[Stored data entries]
====

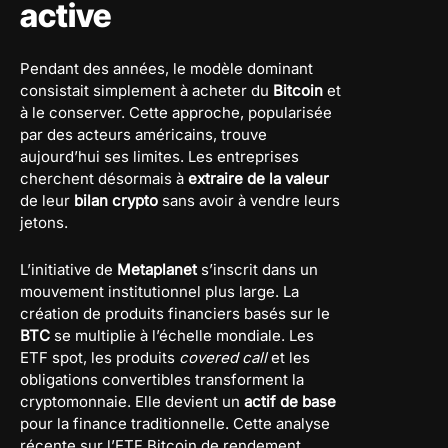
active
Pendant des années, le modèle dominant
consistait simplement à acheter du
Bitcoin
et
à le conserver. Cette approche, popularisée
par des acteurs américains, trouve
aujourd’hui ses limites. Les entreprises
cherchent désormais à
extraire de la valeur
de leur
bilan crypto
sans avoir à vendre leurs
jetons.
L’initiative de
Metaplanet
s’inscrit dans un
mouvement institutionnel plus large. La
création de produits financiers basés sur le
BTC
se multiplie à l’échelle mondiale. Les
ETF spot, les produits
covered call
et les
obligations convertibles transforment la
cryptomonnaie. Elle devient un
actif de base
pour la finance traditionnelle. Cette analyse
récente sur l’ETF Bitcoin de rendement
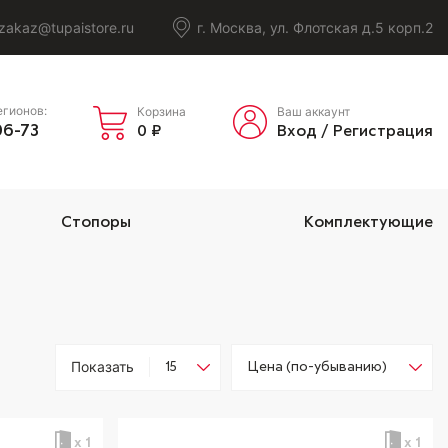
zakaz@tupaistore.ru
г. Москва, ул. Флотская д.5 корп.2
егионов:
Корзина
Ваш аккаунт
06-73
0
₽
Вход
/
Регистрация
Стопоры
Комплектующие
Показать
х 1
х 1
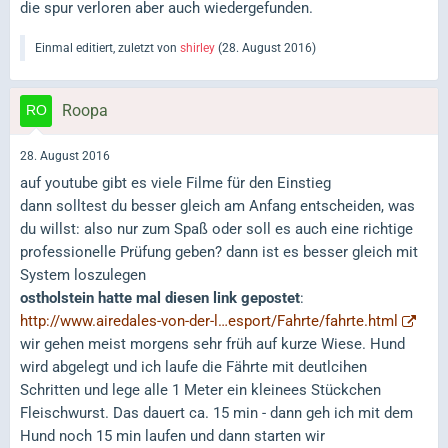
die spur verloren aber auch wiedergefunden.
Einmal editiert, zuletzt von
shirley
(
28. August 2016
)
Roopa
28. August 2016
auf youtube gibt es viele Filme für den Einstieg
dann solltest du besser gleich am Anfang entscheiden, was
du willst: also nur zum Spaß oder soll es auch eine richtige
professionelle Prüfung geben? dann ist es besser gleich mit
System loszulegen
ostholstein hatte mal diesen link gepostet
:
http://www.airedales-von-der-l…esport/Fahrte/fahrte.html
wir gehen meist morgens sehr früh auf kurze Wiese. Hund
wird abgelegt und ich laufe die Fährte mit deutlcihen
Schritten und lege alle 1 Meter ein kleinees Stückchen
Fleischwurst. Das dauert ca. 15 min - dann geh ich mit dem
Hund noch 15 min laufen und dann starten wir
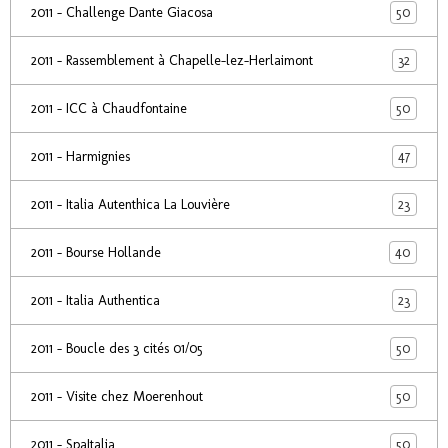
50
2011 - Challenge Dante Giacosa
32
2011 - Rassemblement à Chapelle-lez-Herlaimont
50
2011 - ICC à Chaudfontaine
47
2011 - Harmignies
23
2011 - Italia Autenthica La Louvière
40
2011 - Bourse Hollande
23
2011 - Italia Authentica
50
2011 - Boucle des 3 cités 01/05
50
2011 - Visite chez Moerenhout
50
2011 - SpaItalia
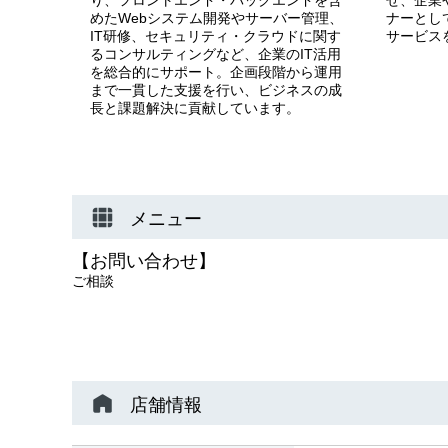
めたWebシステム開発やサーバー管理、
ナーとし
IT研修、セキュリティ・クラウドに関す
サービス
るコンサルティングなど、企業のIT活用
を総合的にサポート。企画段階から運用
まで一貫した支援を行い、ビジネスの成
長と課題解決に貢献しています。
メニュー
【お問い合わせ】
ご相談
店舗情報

====

TASK DETAILS: Output, line for line and exactly, the records above from their first line through the one with "du willst: also", both ends included, but no pictures.

RESPONSE BELOW:
active
Pendant des années, le modèle dominant
consistait simplement à acheter du
Bitcoin
et
à le conserver. Cette approche, popularisée
par des acteurs américains, trouve
aujourd’hui ses limites. Les entreprises
cherchent désormais à
extraire de la valeur
de leur
bilan crypto
sans avoir à vendre leurs
jetons.
L’initiative de
Metaplanet
s’inscrit dans un
mouvement institutionnel plus large. La
création de produits financiers basés sur le
BTC
se multiplie à l’échelle mondiale. Les
ETF spot, les produits
covered call
et les
obligations convertibles transforment la
cryptomonnaie. Elle devient un
actif de base
pour la finance traditionnelle. Cette analyse
récente sur l’ETF Bitcoin de rendement
zakaz@tupaistore.ru
г. Москва, ул. Флотская д.5 корп.2
егионов:
Корзина
Ваш аккаунт
06-73
0
₽
Вход
/
Регистрация
Стопоры
Комплектующие
Показать
х 1
х 1
die spur verloren aber auch wiedergefunden.
Einmal editiert, zuletzt von
shirley
(
28. August 2016
)
Roopa
28. August 2016
auf youtube gibt es viele Filme für den Einstieg
dann solltest du besser gleich am Anfang entscheiden, was
du willst: also nur zum Spaß oder soll es auch eine richtige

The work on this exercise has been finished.